This is Part Two of a three-part series of reflections on the lectionary gospel readings leading up to Advent. See the introduction to the series here.
November 14
Luke 21:5-19
Over the next couple of weeks we're trying to prepare for Advent. What obstacles lie in our way? What impedes or works against our preparations?
What obstacles lay in Jesus' way -- obstacles to people being receptive to his message and opening their minds and hearts to his teachings?
Do you think his lack of tact could have been an obstacle to people's getting with his program? We can't really leave Jesus alone for a moment in these closing chapters of Luke without his offending somebody else. After his run-in with the Sadducees last week, he immediately turned his sharp tongue on the scribes (20:45-47) and rich people (21:1-4). Everyone knows that if you want to climb the ecclesial ladder, you schmooze people with influence and money. Somewhere along the line Jesus got his communication strategies reversed -- his M.O. was purposely to offend those who held his life in their hands and persistently to befriend social losers, people who could do absolutely nothing for him. He got his "offend" and his "befriend" backward. If he had been my son, I'd have given him a piece of my mind. Mothers want their sons to outlive them after all.
But maybe his "in your face" approach was just as well. Do people who are comfortable and have all their needs met ever open their lives to God by reasoned argument and gentle persuasion? Maybe he figured he'd speak the truth, no sugar coating, and let the chips fall. Oh, he wept over the recalcitrant city (19:41-44), but then it was time to cleanse the Temple and speak the truth.
So wealth and power are two obstacles to preparing for Advent.
A third, apparently, is following false teachers (21:7-9). Jesus warns his listeners against those who teach "in his name" and then seek to invite people to place their trust, lives, and funds in their hands. "Do not go after them" (21: 8).
I can't think of anything or anyone that we would trust with our lives and funds besides Jesus, can you? I mean, preachers always accuse people of that, but they're so vague about it. What would it look like for somebody to place her trust in something besides Jesus? For someone to invest their financial assets in some cause that is against the spirit of Jesus' teachings? For a person to spend most of his time in a pursuit that brings shame to the message of Christ? We need examples. Otherwise, it's just a generalization. I call it the "hovercraft sermon" -- it hovers above life, never really convicting me of anything and never really convincing me of anything either.
What would it look like to have a misplaced sense of urgency that propels us in the wrong direction? What would it look like to feel like "I have to respond to this and I have to do it now!?" "The time is near." And for that to be completely false and take me down a path that is wrong for me or anyone else?
Another obstacle for contemporary readers might be the strangeness of apocalyptic passages. The purpose of apocalyptic passages, as a preacher friend of mine once said, can be summed up in the words of the pop song, "Hang on Sloopy, Sloopy, Hang on," recorded by The McCoys in 1965. It is a genre intended for persecuted groups that assures them, in vivid code language, of their imminent vindication through dramatic divine intervention. (See 21:12-17.)
The obstacle to Jesus' Advent in the days of the early Church was that people got so caught up in interpreting historical and natural events as signs of the end that they neglected the present time. They wouldn't have recognized Jesus if he had been standing right next to them, which, in fact and in Spirit, he was. The obstacle to preparing for Jesus' Advent today could be the same for some who pore over Nostradamus and the Left Behind series.

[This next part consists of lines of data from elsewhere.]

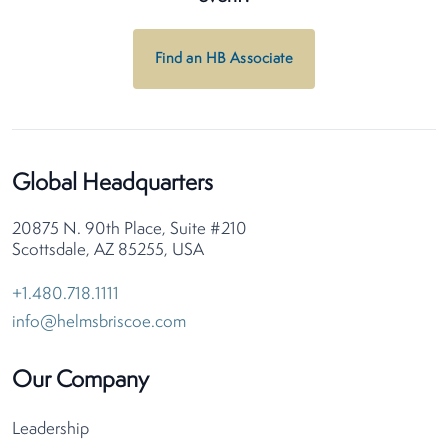
Find an HB Associate
Global Headquarters
20875 N. 90th Place, Suite #210
Scottsdale, AZ 85255, USA
+1.480.718.1111
info@helmsbriscoe.com
Our Company
Leadership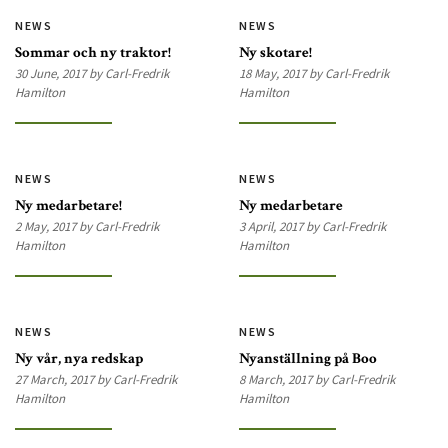
NEWS
NEWS
Sommar och ny traktor!
Ny skotare!
30 June, 2017 by Carl-Fredrik
18 May, 2017 by Carl-Fredrik
Hamilton
Hamilton
NEWS
NEWS
Ny medarbetare!
Ny medarbetare
2 May, 2017 by Carl-Fredrik
3 April, 2017 by Carl-Fredrik
Hamilton
Hamilton
NEWS
NEWS
Ny vår, nya redskap
Nyanställning på Boo
27 March, 2017 by Carl-Fredrik
8 March, 2017 by Carl-Fredrik
Hamilton
Hamilton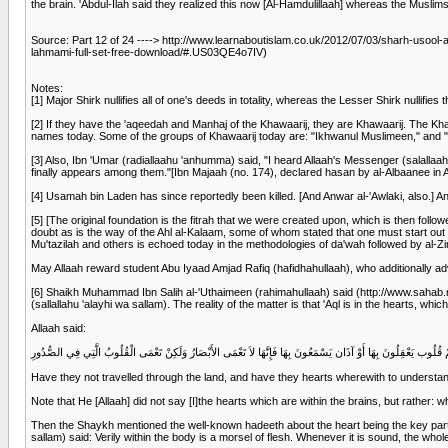
the brain. 'Abdul-Ilah said they realized this now [Al-Hamdulillaah] whereas the Muslim
Source: Part 12 of 24 ----> http://www.learnaboutislam.co.uk/2012/07/03/sharh-usoo
lahmami-full-set-free-download/#.US03QE4o7IV)
Notes:
[1] Major Shirk nullifies all of one's deeds in totality, whereas the Lesser Shirk nullifies 
[2] If they have the 'aqeedah and Manhaj of the Khawaarij, they are Khawaarij. The Khaw
names today. Some of the groups of Khawaarij today are: "Ikhwanul Muslimeen," and 
[3] Also, Ibn 'Umar (radiallaahu 'anhumma) said, "I heard Allaah's Messenger (salallaahu
finally appears among them."[Ibn Majaah (no. 174), declared hasan by al-Albaanee in
[4] Usamah bin Laden has since reportedly been killed. [And Anwar al-'Awlaki, also.] And 
[5] [The original foundation is the fitrah that we were created upon, which is then foll
doubt as is the way of the Ahl al-Kalaam, some of whom stated that one must start out f
Mu'tazilah and others is echoed today in the methodologies of da'wah followed by al-Zin
May Allaah reward student Abu Iyaad Amjad Rafiq (hafidhahullaah), who additionally advise
[6] Shaikh Muhammad Ibn Salih al-'Uthaimeen (rahimahullaah) said (http://www.sahab.n
(sallallahu 'alayhi wa sallam). The reality of the matter is that 'Aql is in the hearts, whi
Allaah said:
أَفَلَمْ يَسِيرُوا فِي الأَرْضِ فَتَكُونَ لَهُمْ قُلُوب يَعْقِلُونَ بِهَا أَوْ آذَان يَسْمَعُونَ بِهَا فَإِنَّهَا لاَ تَعْمَى الأَبْصَارُ و
Have they not travelled through the land, and have they hearts wherewith to understand a
Note that He [Allaah] did not say [I]the hearts which are within the brains, but rather: w
Then the Shaykh mentioned the well-known hadeeth about the heart being the key part
sallam) said: Verily within the body is a morsel of flesh. Whenever it is sound, the wh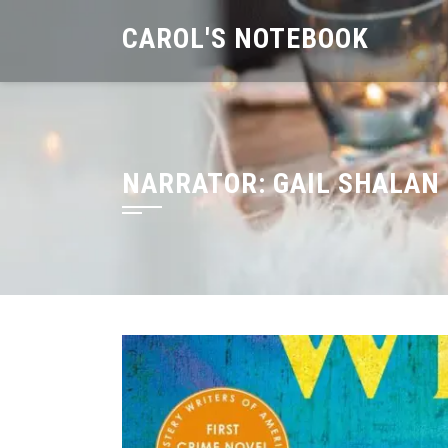
Skip
CAROL'S NOTEBOOK
to
content
NARRATOR:
GAIL SHALAN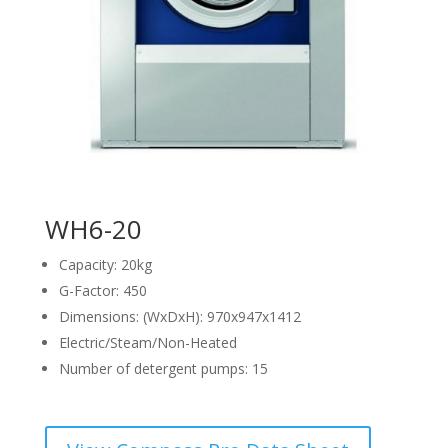
WH6-20
Capacity: 20kg
G-Factor: 450
Dimensions: (WxDxH): 970x947x1412
Electric/Steam/Non-Heated
Number of detergent pumps: 15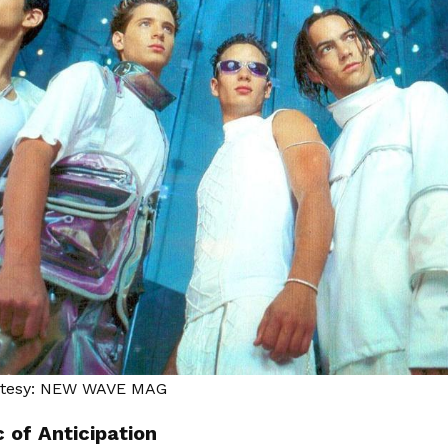
rtesy: NEW WAVE MAG
 of Anticipation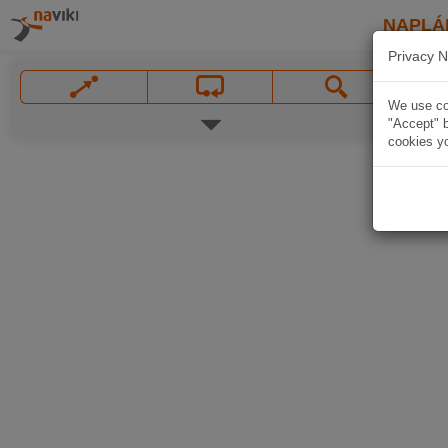
NAPLÁ
Privacy N
We use coo
"Accept" b
cookies yo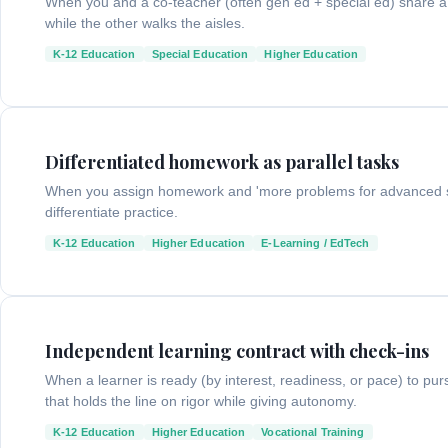
When you and a co-teacher (often gen ed + special ed) share a 
while the other walks the aisles.
K-12 Education
Special Education
Higher Education
Differentiated homework as parallel tasks
When you assign homework and 'more problems for advanced st
differentiate practice.
K-12 Education
Higher Education
E-Learning / EdTech
Independent learning contract with check-ins
When a learner is ready (by interest, readiness, or pace) to p
that holds the line on rigor while giving autonomy.
K-12 Education
Higher Education
Vocational Training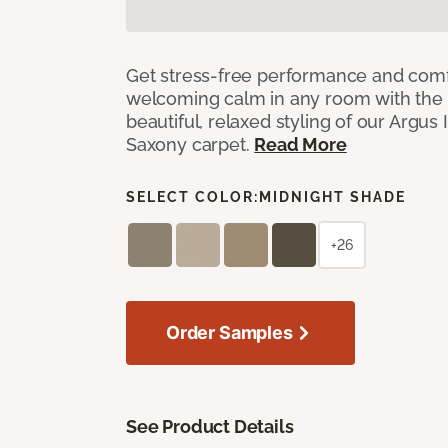
Get stress-free performance and comf
welcoming calm in any room with the 
beautiful, relaxed styling of our Argus 
Saxony carpet.
Read More
SELECT COLOR:
MIDNIGHT SHADE
+26
Order Samples
See Product Details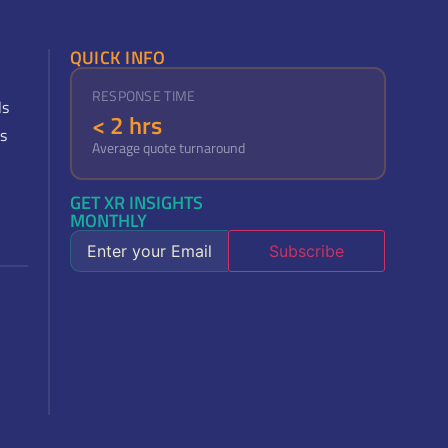
QUICK INFO
RESPONSE TIME
ls
< 2 hrs
s
Average quote turnaround
GET XR INSIGHTS
MONTHLY
Subscribe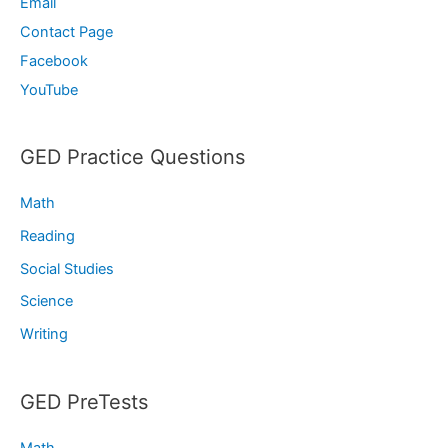
Email
Contact Page
Facebook
YouTube
GED Practice Questions
Math
Reading
Social Studies
Science
Writing
GED PreTests
Math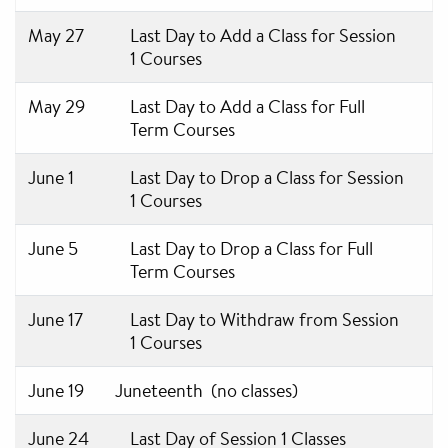
May 27
Last Day to Add a Class for Session
1 Courses
May 29
Last Day to Add a Class for Full
Term Courses
June 1
Last Day to Drop a Class for Session
1 Courses
June 5
Last Day to Drop a Class for Full
Term Courses
June 17
Last Day to Withdraw from Session
1 Courses
June 19
Juneteenth (no classes)
June 24
Last Day of Session 1 Classes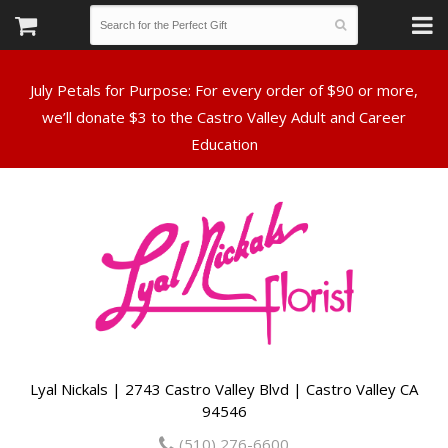
July Petals for Purpose: For every order of $90 or more,
we’ll donate $3 to the Castro Valley Adult and Career
Lyal Nickals | 2743 Castro Valley Blvd | Castro Valley CA
94546
(510) 276-6600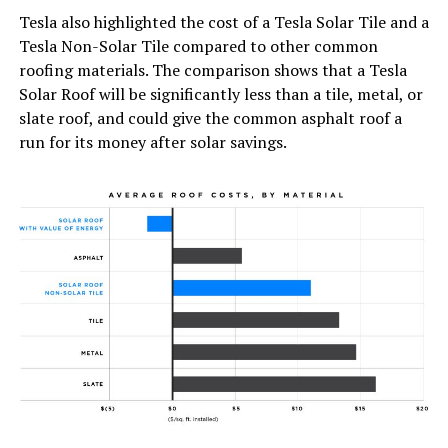
Tesla also highlighted the cost of a Tesla Solar Tile and a
Tesla Non-Solar Tile compared to other common
roofing materials. The comparison shows that a Tesla
Solar Roof will be significantly less than a tile, metal, or
slate roof, and could give the common asphalt roof a
run for its money after solar savings.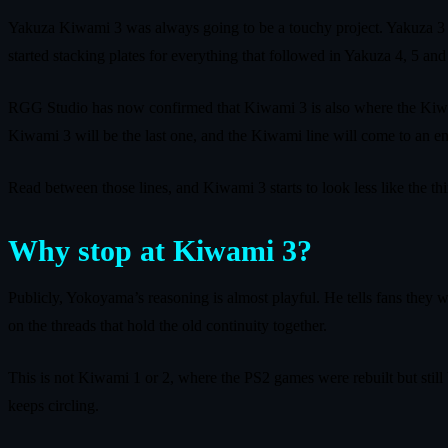
Yakuza Kiwami 3 was always going to be a touchy project. Yakuza 3 
started stacking plates for everything that followed in Yakuza 4, 5 and
RGG Studio has now confirmed that Kiwami 3 is also where the Kiwa
Kiwami 3 will be the last one, and the Kiwami line will come to an en
Read between those lines, and Kiwami 3 starts to look less like the th
Why stop at Kiwami 3?
Publicly, Yokoyama’s reasoning is almost playful. He tells fans they 
on the threads that hold the old continuity together.
This is not Kiwami 1 or 2, where the PS2 games were rebuilt but still b
keeps circling.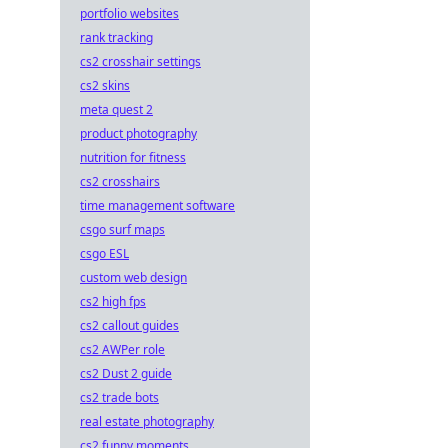
portfolio websites
rank tracking
cs2 crosshair settings
cs2 skins
meta quest 2
product photography
nutrition for fitness
cs2 crosshairs
time management software
csgo surf maps
csgo ESL
custom web design
cs2 high fps
cs2 callout guides
cs2 AWPer role
cs2 Dust 2 guide
cs2 trade bots
real estate photography
cs2 funny moments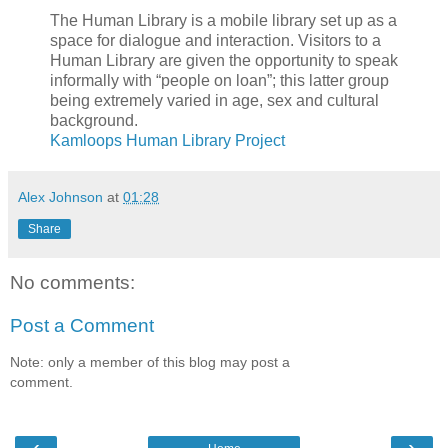
The Human Library is a mobile library set up as a
space for dialogue and interaction. Visitors to a
Human Library are given the opportunity to speak
informally with “people on loan”; this latter group
being extremely varied in age, sex and cultural
background.
Kamloops Human Library Project
Alex Johnson
at
01:28
Share
No comments:
Post a Comment
Note: only a member of this blog may post a
comment.
‹
›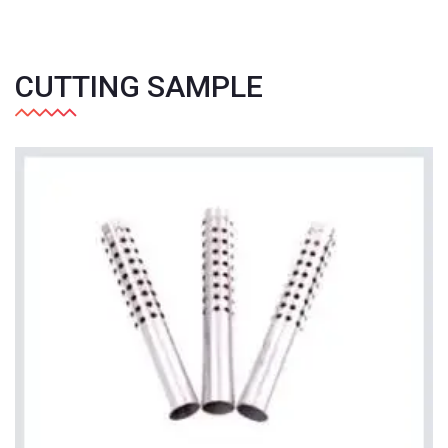
CUTTING SAMPLE
+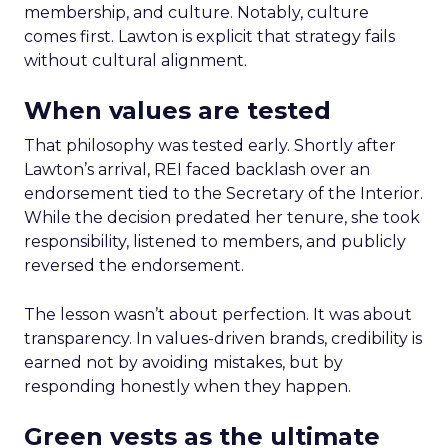
membership, and culture. Notably, culture
comes first. Lawton is explicit that strategy fails
without cultural alignment.
When values are tested
That philosophy was tested early. Shortly after
Lawton’s arrival, REI faced backlash over an
endorsement tied to the Secretary of the Interior.
While the decision predated her tenure, she took
responsibility, listened to members, and publicly
reversed the endorsement.
The lesson wasn’t about perfection. It was about
transparency. In values-driven brands, credibility is
earned not by avoiding mistakes, but by
responding honestly when they happen.
Green vests as the ultimate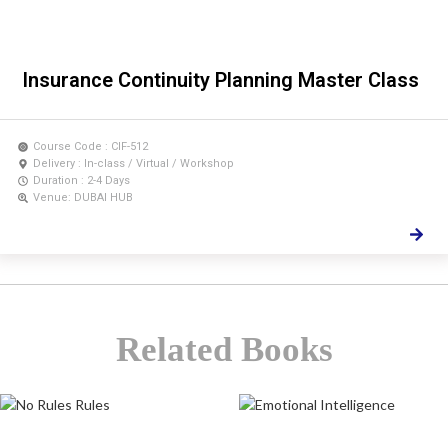
Insurance Continuity Planning Master Class
Course Code : CIF-512
Delivery : In-class / Virtual / Workshop
Duration : 2-4 Days
Venue: DUBAI HUB
Related Books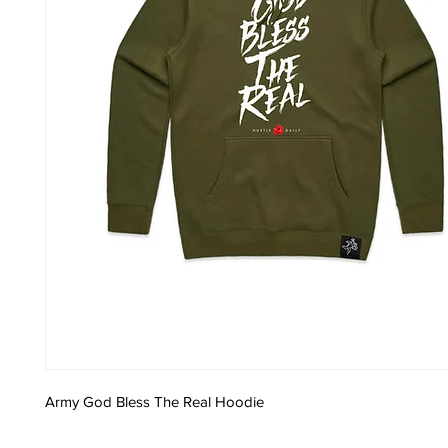
Army God Bless The Real Hoodie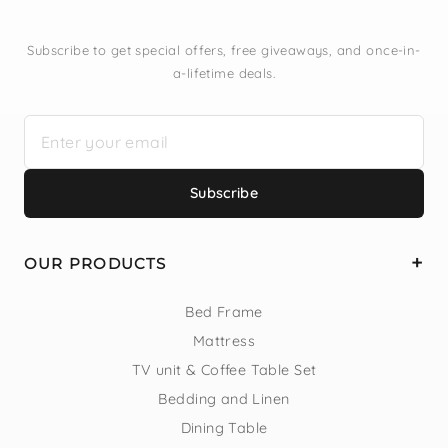
Subscribe to get special offers, free giveaways, and once-in-
a-lifetime deals.
Subscribe
OUR PRODUCTS
Bed Frame
Mattress
TV unit & Coffee Table Set
Bedding and Linen
Dining Table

But for churches in countries where indifference to religion is more prevalent than persecution, maybe the loss of a sense of urgency is the obstacle to preparing for Advent. The Son of Man is coming, you say? I thought it was just the countdown of shopping days till Christmas. I thought it was the consumer spending index and a plump, white bearded man in a red suit.
In Chapters 19 through 21, Jesus covers the whole emotional spectrum in seeking to motivate Jerusalem to prepare for the coming of the Son of Man. He weeps over Jerusalem (19:41-44); he seeks to cleanse it (cleansing of the Temple 21:19:45-48); and, finally, he foretells its destruction (21:20-24).